Much relieved that nothing unpleasant had happened, he walked across to the steps. His boots with their stiff soles jerked as he walked over the knobs and holes, once unbalancing him. He fell rather than risk twisting his ankle.
At the steps, he stopped. ‘Hello? I am deKray.’
No answer. He waited, however, in case somebody was thinking of one. After a few minutes he began to climb, hands in the pockets of his greatcoat to ameliorate the chill. He paused to turn up the collar.
The second floor was again one circular room, steps at the back, walls indeterminate blue or grey, carved here and there with lines of equations, like grafitti. But unlike the expanse below it was full of machinery and cylindrical tanks, with little of the wall actually visible.
DeKray appraised the machines. They were chunky, oily, and apparently operational, cables running to and from upper floors. Screens indicated the presence of pyuters, and when he made an examination of the displays he realised that before him lay a luminary power unit. He studied the machine tanks; all held water, supplied by ducts descending from the roof.

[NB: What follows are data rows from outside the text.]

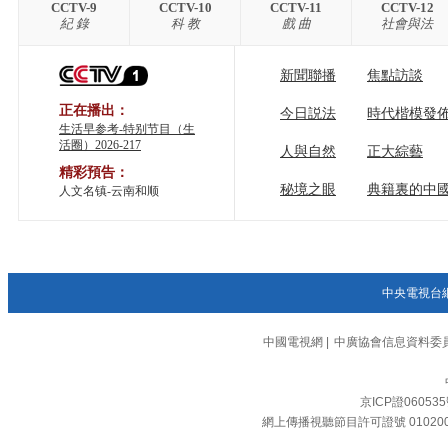
CCTV-9
CCTV-10
CCTV-11
CCTV-12
紀 錄
科 教
戲 曲
社會與法
新聞聯播
焦點訪談
正在播出：
今日説法
時代楷模發
生活早参考-特别节目（生
活圈）2026-217
人與自然
正大綜藝
精彩預告：
秘境之眼
典籍裏的中
人文名镇-云南和顺
中央電視台
中國電視網
|
中廣協會信息資料委
京ICP證06053
網上傳播視聽節目許可證號 01020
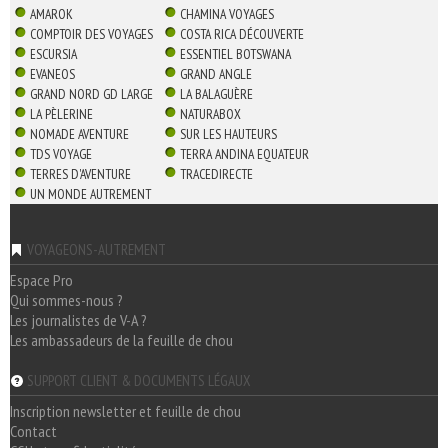
AMAROK
CHAMINA VOYAGES
COMPTOIR DES VOYAGES
COSTA RICA DÉCOUVERTE
ESCURSIA
ESSENTIEL BOTSWANA
EVANEOS
GRAND ANGLE
GRAND NORD GD LARGE
LA BALAGUÈRE
LA PÈLERINE
NATURABOX
NOMADE AVENTURE
SUR LES HAUTEURS
TDS VOYAGE
TERRA ANDINA EQUATEUR
TERRES D'AVENTURE
TRACEDIRECTE
UN MONDE AUTREMENT
VOYAGEONS-AUTREMENT
Espace Pro
Qui sommes-nous ?
Les journalistes de V-A ?
Les ambassadeurs de la feuille de chou
SUPPORT CLIENT & DOCUMENTS LÉGAUX
Inscription newsletter et feuille de chou
Contact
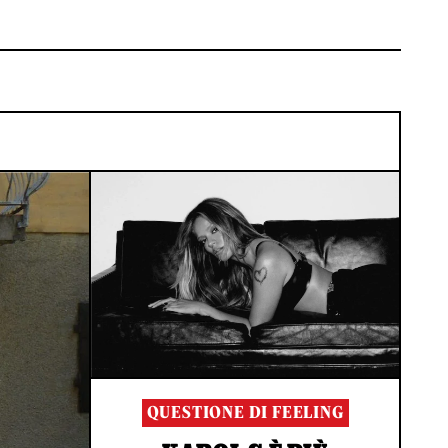
QUESTIONE DI FEELING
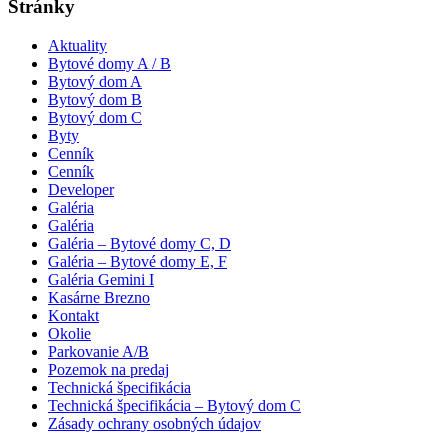
Stránky
Aktuality
Bytové domy A / B
Bytový dom A
Bytový dom B
Bytový dom C
Byty
Cenník
Cenník
Developer
Galéria
Galéria
Galéria – Bytové domy C, D
Galéria – Bytové domy E, F
Galéria Gemini I
Kasárne Brezno
Kontakt
Okolie
Parkovanie A/B
Pozemok na predaj
Technická špecifikácia
Technická špecifikácia – Bytový dom C
Zásady ochrany osobných údajov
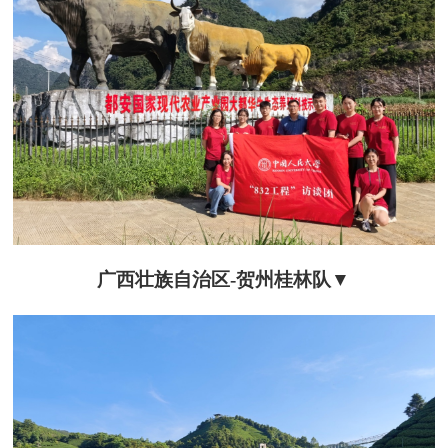
广西壮族自治区-贺州桂林队▼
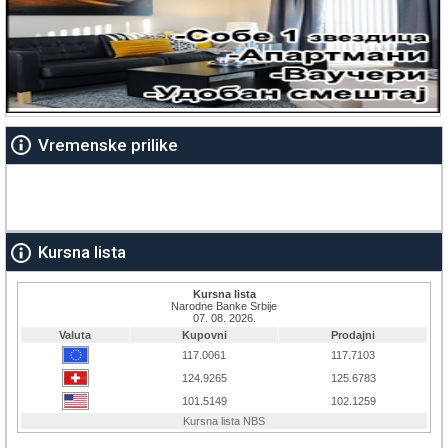
Vremenske prilike
Kursna lista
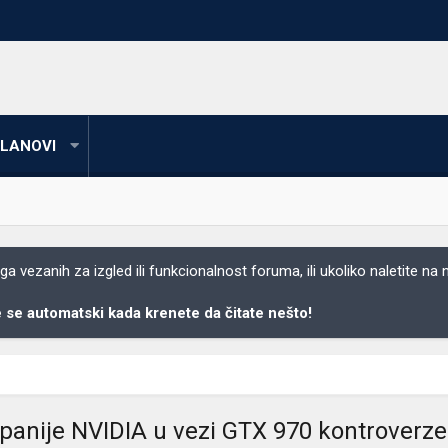
LANOVI
 vezanih za izgled ili funkcionalnost foruma, ili ukoliko naletite na
se automatski kada krenete da čitate nešto!
anije NVIDIA u vezi GTX 970 kontroverze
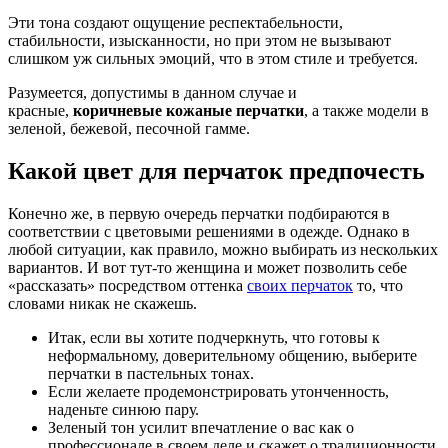
Эти тона создают ощущение респектабельности,
стабильности, изысканности, но при этом не вызывают
слишком уж сильных эмоций, что в этом стиле и требуется.
Разумеется, допустимы в данном случае и
красные,
коричневые кожаные перчатки
, а также модели в
зеленой, бежевой, песочной гамме.
Какой цвет для перчаток предпочесть
Конечно же, в первую очередь перчатки подбираются в
соответствии с цветовыми решениями в одежде. Однако в
любой ситуации, как правило, можно выбирать из нескольких
вариантов. И вот тут-то женщина и может позволить себе
«рассказать» посредством оттенка
своих перчаток
то, что
словами никак не скажешь.
Итак, если вы хотите подчеркнуть, что готовы к
неформальному, доверительному общению, выберите
перчатки в пастельных тонах.
Если желаете продемонстрировать утонченность,
наденьте синюю пару.
Зеленый тон усилит впечатление о вас как о
профессионале в своем деле и скажет о традиционности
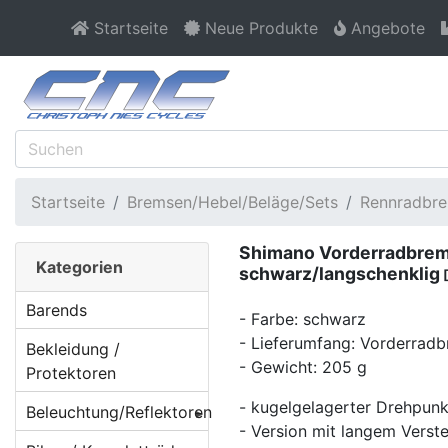
Startseite
Neue Produkte
Angebote
Startseite
Bremsen/Hebel/Beläge/Sets
Rennradbre
Shimano Vorderradbre
Kategorien
schwarz/langschenklig
[
Barends
- Farbe: schwarz
- Lieferumfang: Vorderrad
Bekleidung /
- Gewicht: 205 g
Protektoren
- kugelgelagerter Drehpunk
Beleuchtung/Reflektoren
- Version mit langem Verst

He considered this. It struck him that a place as isolated as the Clocktower should be self-sufficient – independent of the city. But that assumed it was meant to be isolated.
Slowly, he climbed the steps.
A bigger change would have been hard to imagine. He stood now in a warm, sumptuous, tube-lit room, steps at the rear, furniture spread Kray-style around the place. There was a lavatory located in a closet to one side and cupboards to the other. From electronic units he could, if he so desired, obtain sterile water, food (all non-perishable, he noticed), even medicines.